→ **Required action**
In the records below, the line with "Преобразование заданной мощности" opens the range and the line with "оборотах. Число оборотов" closes it; print that range exactly and nothing else.

→ **Entries supplied**

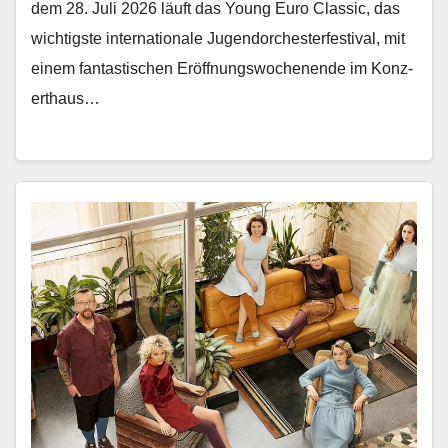
dem 28. Juli 2026 läuft das Young Euro Clas­sic, das
wichtig­ste inter­na­tionale Ju­gendorchesterfestival, mit
einem fan­tastis­chen Eröff­nungswoch­enende im Konz­
erthaus…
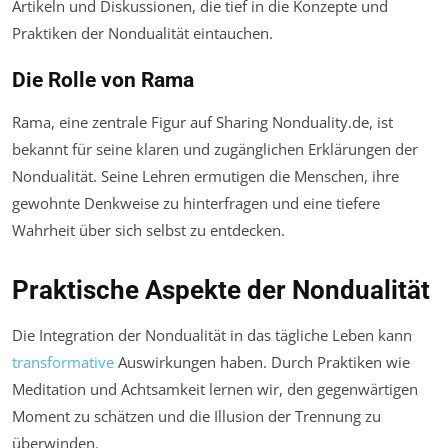
Artikeln und Diskussionen, die tief in die Konzepte und
Praktiken der Nondualität eintauchen.
Die Rolle von Rama
Rama, eine zentrale Figur auf Sharing Nonduality.de, ist
bekannt für seine klaren und zugänglichen Erklärungen der
Nondualität. Seine Lehren ermutigen die Menschen, ihre
gewohnte Denkweise zu hinterfragen und eine tiefere
Wahrheit über sich selbst zu entdecken.
Praktische Aspekte der Nondualität
Die Integration der Nondualität in das tägliche Leben kann
transformative
Auswirkungen haben. Durch Praktiken wie
Meditation und Achtsamkeit lernen wir, den gegenwärtigen
Moment zu schätzen und die Illusion der Trennung zu
überwinden.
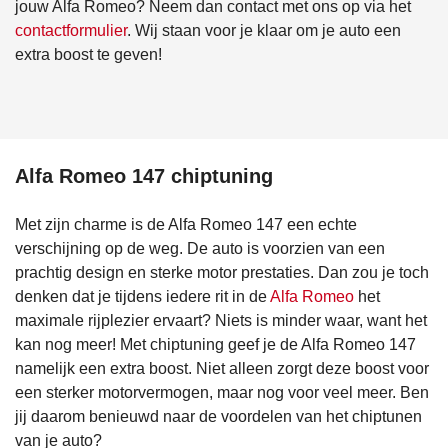
jouw Alfa Romeo? Neem dan contact met ons op via het
contactformulier
. Wij staan voor je klaar om je auto een
extra boost te geven!
Alfa Romeo 147 chiptuning
Met zijn charme is de Alfa Romeo 147 een echte
verschijning op de weg. De auto is voorzien van een
prachtig design en sterke motor prestaties. Dan zou je toch
denken dat je tijdens iedere rit in de
Alfa Romeo
het
maximale rijplezier ervaart? Niets is minder waar, want het
kan nog meer! Met chiptuning geef je de Alfa Romeo 147
namelijk een extra boost. Niet alleen zorgt deze boost voor
een sterker motorvermogen, maar nog voor veel meer. Ben
jij daarom benieuwd naar de voordelen van het chiptunen
van je auto?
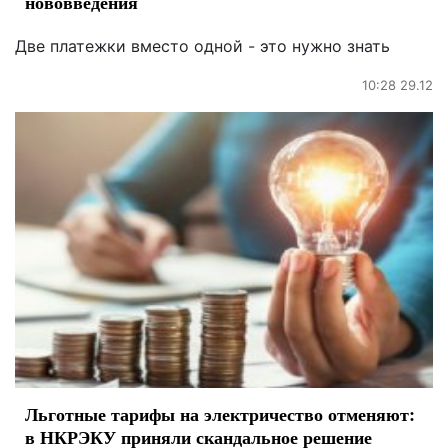
нововведения
Две платежки вместо одной - это нужно знать
10:28 29.12
Льготные тарифы на электричество отменяют:
в НКРЭКУ приняли скандальное решение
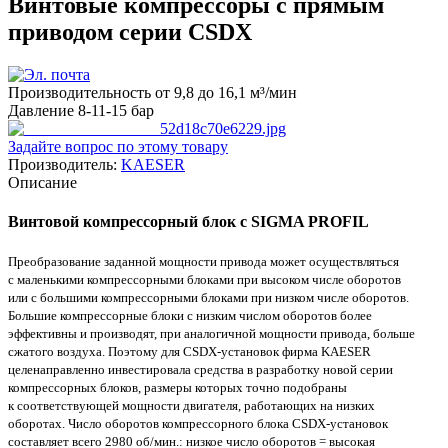
Винтовые компрессоры с прямым
приводом серии СSDХ
Производительность от 9,8 до 16,1 м³/мин
Давление 8-11-15 бар
Задайте вопрос по этому товару
Производитель:
KAESER
Описание
Винтовой компрессорный блок с SIGMA PROFIL
Преобразование заданной мощности привода может осуществляться
с маленькими компрессорными блоками при высоком числе оборотов
или с большими компрессорными блоками при низком числе оборотов.
Большие компрессорные блоки с низким числом оборотов более
эффективны и производят, при аналогичной мощности привода, больше
сжатого воздуха. Поэтому для СSDХ-установок фирма KAESER
целенаправленно инвестировала средства в разработку новой серии
компрессорных блоков, размеры которых точно подобраны
к соответствующей мощности двигателя, работающих на низких
оборотах. Число оборотов компрессорного блока СSDХ-установок
составляет всего 2980 об/мин.: низкое число оборотов = высокая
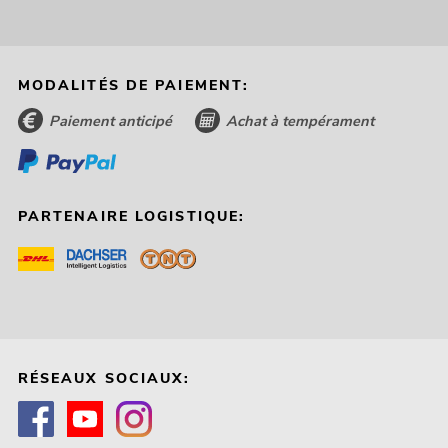
MODALITÉS DE PAIEMENT:
Paiement anticipé
Achat à tempérament
PARTENAIRE LOGISTIQUE:
RÉSEAUX SOCIAUX:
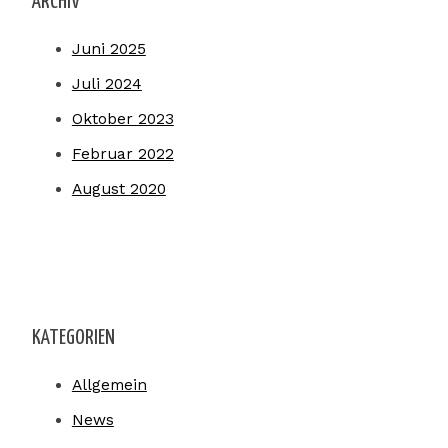
ARCHIV
Juni 2025
Juli 2024
Oktober 2023
Februar 2022
August 2020
KATEGORIEN
Allgemein
News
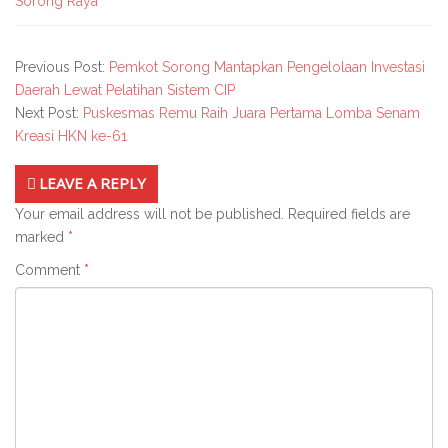
Sorong Raya
Previous Post:
Pemkot Sorong Mantapkan Pengelolaan Investasi
Daerah Lewat Pelatihan Sistem CIP
Next Post:
Puskesmas Remu Raih Juara Pertama Lomba Senam
Kreasi HKN ke-61
LEAVE A REPLY
Your email address will not be published.
Required fields are
marked
*
Comment
*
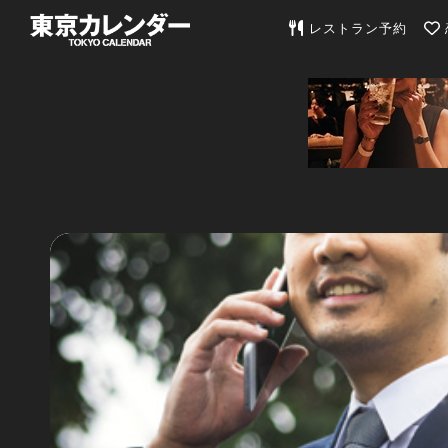
東京カレンダー | 最
レストラン予約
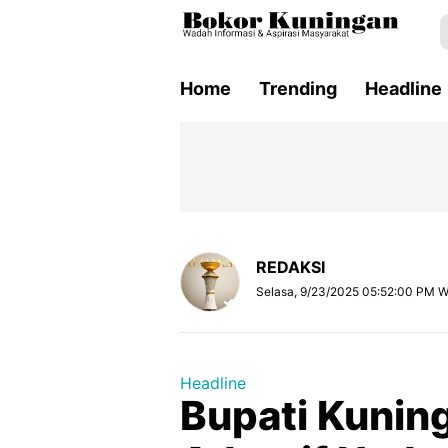
Home
Trending
Headline
REDAKSI
Selasa, 9/23/2025 05:52:00 PM W
Headline
Bupati Kuni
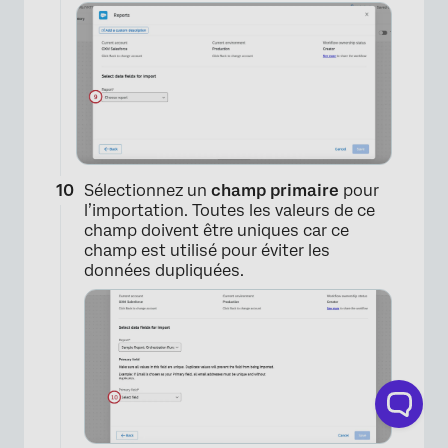
×
Sélectionnez un
champ primaire
pour
l’importation. Toutes les valeurs de ce
champ doivent être uniques car ce
champ est utilisé pour éviter les
données dupliquées.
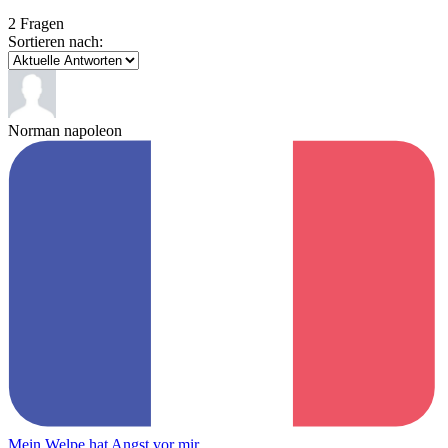
2 Fragen
Sortieren nach:
Norman napoleon
Mein Welpe hat Angst vor mir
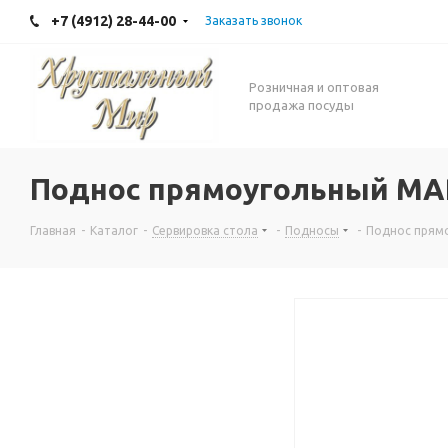
+7 (4912) 28-44-00
Заказать звонок
Розничная и оптовая
продажа посуды
Поднос прямоугольный MA
Главная
-
Каталог
-
Сервировка стола
-
Подносы
-
Поднос прям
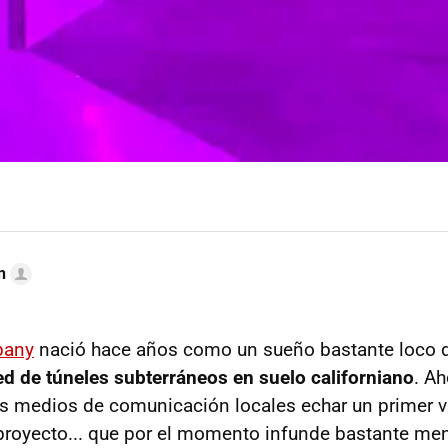
n
pany
nació hace años como un sueño bastante loco 
ed de túneles subterráneos en suelo californiano
. A
os medios de comunicación locales echar un primer v
proyecto... que por el momento infunde bastante m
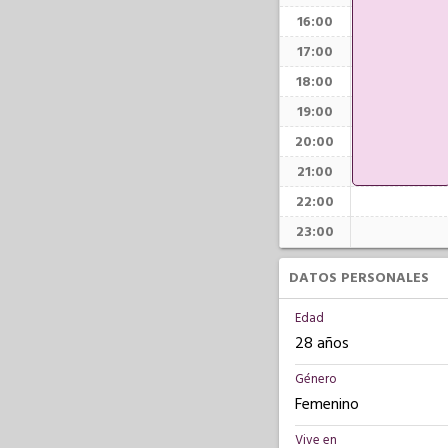
16:00
17:00
18:00
19:00
20:00
21:00
22:00
23:00
DATOS PERSONALES
Edad
28 años
Género
Femenino
Vive en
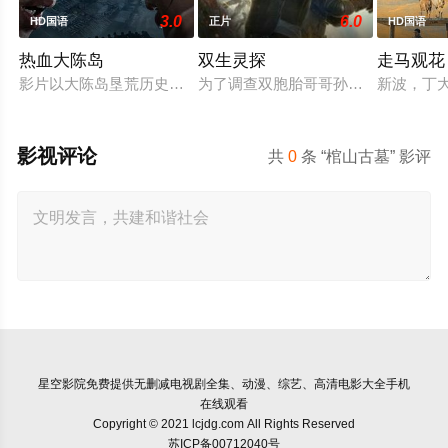
3.0
6.0
HD国语
正片
HD国语
热血大陈岛
双生灵探
走马观花
影片以大陈岛垦荒历史为创作底色，在尊重历史真实性的前提下
为了调查双胞胎哥哥孙小糊的失踪，
新波，丁
影视评论
共
0
条 “棺山古墓” 影评
星空影院
免费提供无删减电视剧全集、动漫、综艺、高清电影大全手机
在线观看
Copyright © 2021 lcjdg.com All Rights Reserved
苏ICP备00712040号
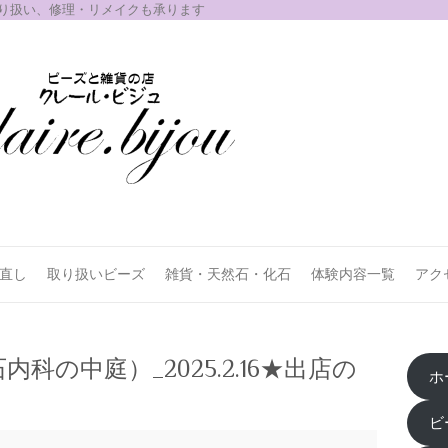
取り扱い、修理・リメイクも承ります
お直し
取り扱いビーズ
雑貨・天然石・化石
体験内容一覧
アク
の中庭）_2025.2.16★出店の
ホ
ビ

→ **Response area**
Преобразование заданной мощности привода может осуществляться
с маленькими компрессорными блоками при высоком числе оборотов
или с большими компрессорными блоками при низком числе оборотов.
Большие компрессорные блоки с низким числом оборотов более
эффективны и производят, при аналогичной мощности привода, больше
сжатого воздуха. Поэтому для СSDХ-установок фирма KAESER
целенаправленно инвестировала средства в разработку новой серии
компрессорных блоков, размеры которых точно подобраны
к соответствующей мощности двигателя, работающих на низких
оборотах. Число оборотов компрессорного блока СSDХ-установок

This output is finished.